Tam Gün Yasası’nın bazı maddelerinin Anayasa Mahkemesi tarafından iptal edilmesine dayanak teşkil eden gerekçelerin açıklanmasını takiben, ‘’Torba Yasa Tasarısı’’ kapsamında hazırlanan iki maddelik yasa teklifi ile “Tam Gün” tartışması yeniden hortlatılmıştır.
Sağlık Bakanlığı tarafından görüşülmek üzere siyasi parti grup başkanvekillerine sunulan bu yasa teklifi taslağının yasalaşması durumunda kamuda çalışan hiçbir hekimin muayenehane açması mümkün olamayacaktır. Kamuda çalışan hekimlerin mesai sonrası mesleklerini serbest olarak icra etmesi olanağı kısıtlanarak, bu hak sadece iki yıldan fazla profesör ünvanı olan az sayıda hekime verilmiştir. Bu durumda halkımızın istediği hekime ulaşması da kısıtlanmaktadır. Oysa söylenenlerin aksine, hastalarımızın kendi istekleri ile muayenehane hekimlerini tercih ettikleri bir gerçektir. Hekimlik alanlarının pek çoğunda olduğu gibi, hastalarımızın muayenehanelerde de şifa bulduğu çok sayıda örnek olay söylenebilir. Muayenehaneleri kısıtlayarak hekimlerin hakkını da elinden almak hasta yararına değildir. Hekimlik, zaman ve mekan ile kısıtlanamaz. Hekimler mesleğine küstürülemez.
“Tam Gün” yasası, “Sağlıkta Dönüşüm” zincirinin önemli ve vazgeçilmez bir halkasıdır. Sayın Bakan’ın belletmeye çalıştığı gibi, “Tam Gün” içeriğinde, sadece birkaç bin hekimin özel çalışma olanağını yitirmesi sorunu yoktur. “Tam Gün” yasasının Anayasa Mahkemesi (AYM) kararıyla tökezlemesi sonrasında, Kamu Hastane Birlikleri Yasası’na ilişkin bir gelişme sağlanamamıştır.“Tam Gün” yasasının içerdiği tuzaklar tamamlanmadan, başka deyişle hekimin elindeki değerli bir güvence ortadan kaldırılmadan yollarına devam edememektedirler.
Halkımız gerçekleri bilmelidir. Yalnızca hekimler değil, bu karşı duruşa halkımız da eklenmelidir. Önce hekimlik hakkı, sonra da halkın sağlık hakkı zarar görecektir.

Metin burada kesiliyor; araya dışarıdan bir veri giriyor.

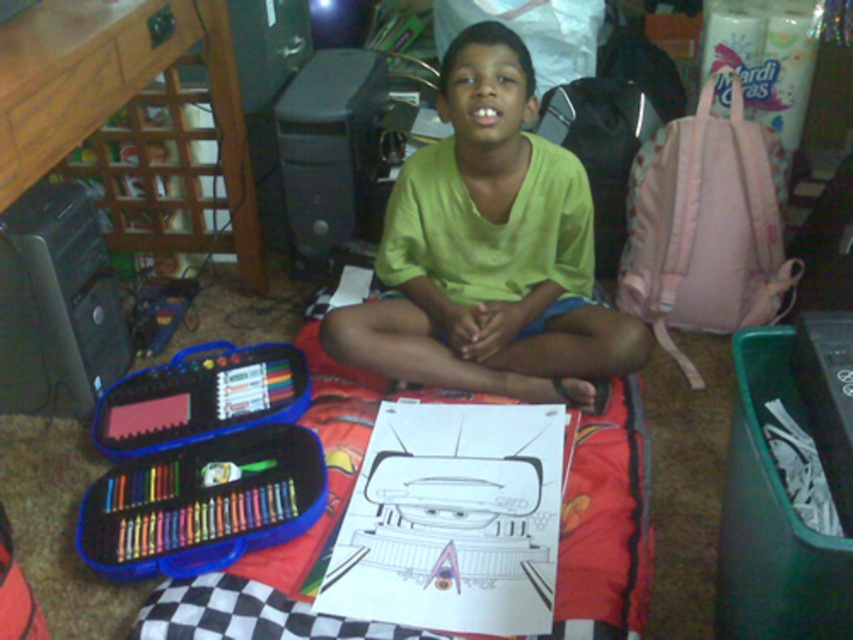 The boy is sitting on a blanket indoors. He has a drawing of a robot in front of him. There is a point marked at coordinates (x=489, y=252). What object is located at that point?

The point at coordinates (x=489, y=252) indicates the green matte shirt at center.

Based on the scene, which object is taller between the green matte shirt at center and the black checkered blanket at center?

The green matte shirt at center is taller than the black checkered blanket at center.

From the picture: You are a tailor measuring the distance between the green matte shirt at center and the black checkered blanket at center for a custom fitting. The minimum required space for proper tailoring is 12 inches. Can you proceed with the current spacing?

The distance between the green matte shirt at center and the black checkered blanket at center is 11.90 inches, which is slightly less than the required 12 inches. Therefore, you cannot proceed with the current spacing and need to adjust the positioning to meet the minimum requirement. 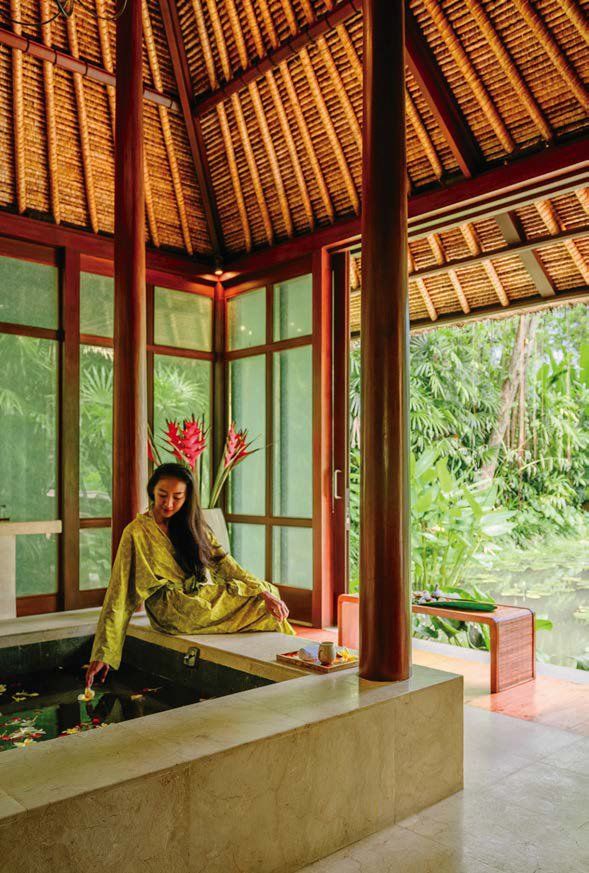 Find the location of a particular element. The height and width of the screenshot is (873, 589). pillar is located at coordinates (397, 622). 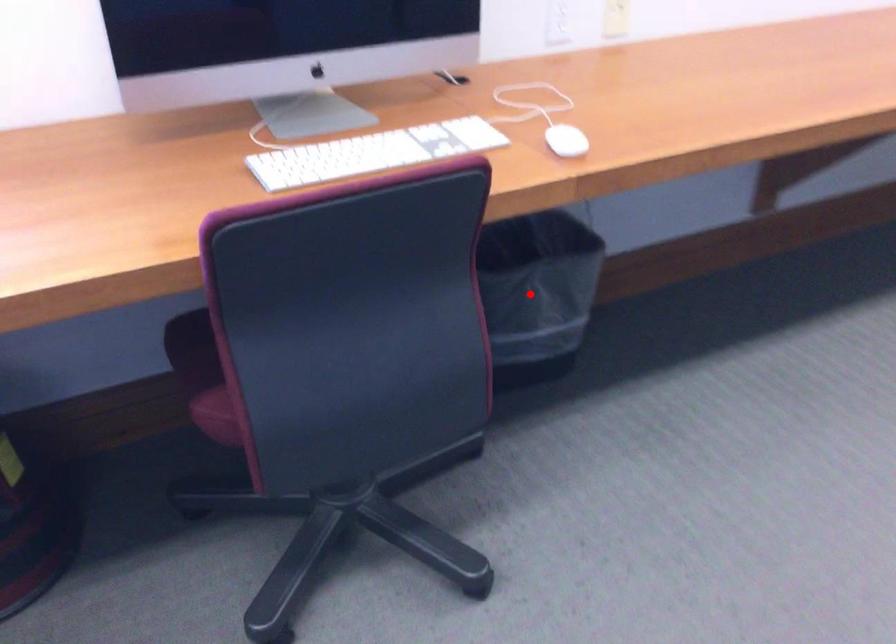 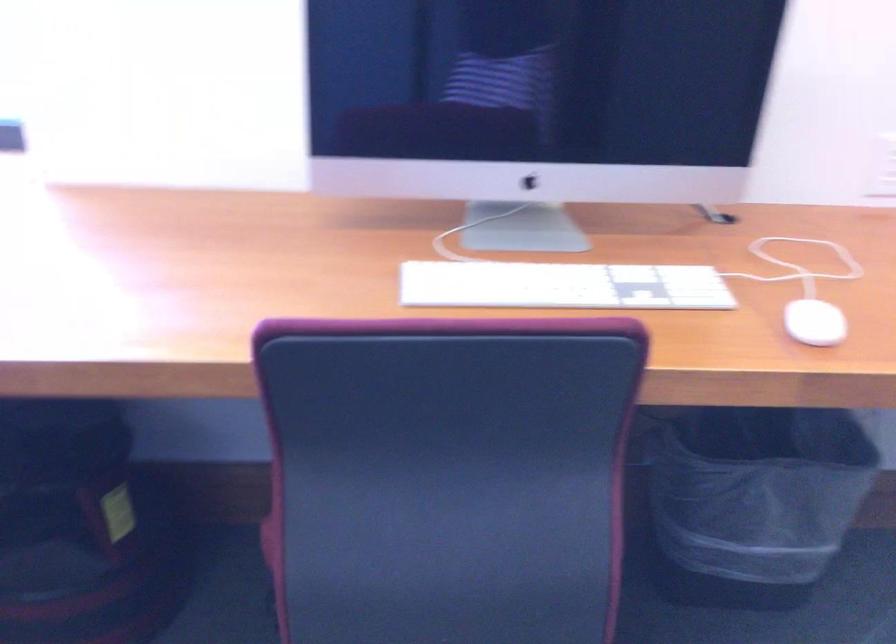 Question: I am providing you with two images of the same scene from different viewpoints. A red point is shown in image1. For the corresponding object point in image2, is it positioned nearer or farther from the camera?

Choices:
 (A) Nearer
 (B) Farther

Answer: (A) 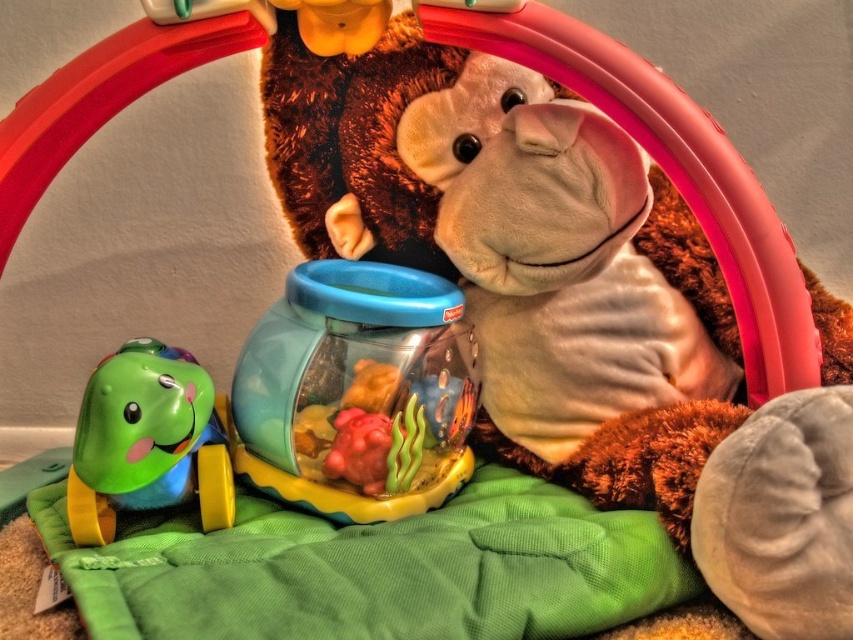 Between point (412, 28) and point (265, 456), which one is positioned behind?

The point (412, 28) is behind.

Between fuzzy brown teddy bear at center and translucent plastic toy at center, which one has less height?

Standing shorter between the two is translucent plastic toy at center.

Where is `fuzzy brown teddy bear at center`? The width and height of the screenshot is (853, 640). fuzzy brown teddy bear at center is located at coordinates (578, 310).

Can you confirm if fuzzy brown teddy bear at center is positioned below green rubber turtle at lower left?

No, fuzzy brown teddy bear at center is not below green rubber turtle at lower left.

Does fuzzy brown teddy bear at center appear over green rubber turtle at lower left?

Yes, fuzzy brown teddy bear at center is above green rubber turtle at lower left.

Where is `fuzzy brown teddy bear at center`? This screenshot has height=640, width=853. fuzzy brown teddy bear at center is located at coordinates (578, 310).

The height and width of the screenshot is (640, 853). I want to click on fuzzy brown teddy bear at center, so click(578, 310).

Is translucent plastic toy at center below green rubber turtle at lower left?

No, translucent plastic toy at center is not below green rubber turtle at lower left.

Does point (352, 428) lie in front of point (206, 516)?

No, it is behind (206, 516).

Locate an element on the screen. The width and height of the screenshot is (853, 640). translucent plastic toy at center is located at coordinates (357, 392).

İçinde bulunduğumuz yılda, kamunun sağlık harcamalarında bir önceki yıla göre azalma olması yanıltıcıdır; sağlığa harcanan para azalmamıştır. Anayasal güvencelerle halka sosyal ve toplumcu anlayışla ulaştırılması gereken sağlık hizmeti, hemen herkese ayrıcalıksız şekilde ‘’parayla satılır’’ olmuştur. Devlet aradan çekilmiş, fatura sağlık çalışanlarının ücretlerine ve hastaların katılım paylarına bindirilmiştir. Halkın sağlık hizmetleri konusundaki yanılsamadan kurtarılması ve tozpembe düşlü uykudan uyandırılması gerekmektedir.
Öte yandan, Torba Yasa’da ‘’vergi affı, yolsuzluk affı, silahlanma ve tam gün‘’ tasarılarını bir araya getiren anlayışı da irdelemekte yarar var. Bu tasarıların ortak noktası her birinin de kamu vicdanını yaralamasıdır. “Yeni Tam Gün” tasarısındaki ucubeliği bir yana bırakırsak; hem hekimliği hem de toplumu yakından ilgilendiren bir önemli düzenlemenin, toplumu aptal yerine koyan ‘’vergi affı’’, bürokratik çürümeyi teşvik eden “ceza indirimleri” ve toplumsal silahlanma ve şiddeti özendirebilecek ‘’silah yasa tasarısı’’ ile aynı torbada buluşturulması, biz hekimleri oldukça rahatsız etmiştir. Biz hekimler bu tasarılara da karşıyız. Çünkü kamudan yanayız, halktan yanayız, halkın bir parçasıyız.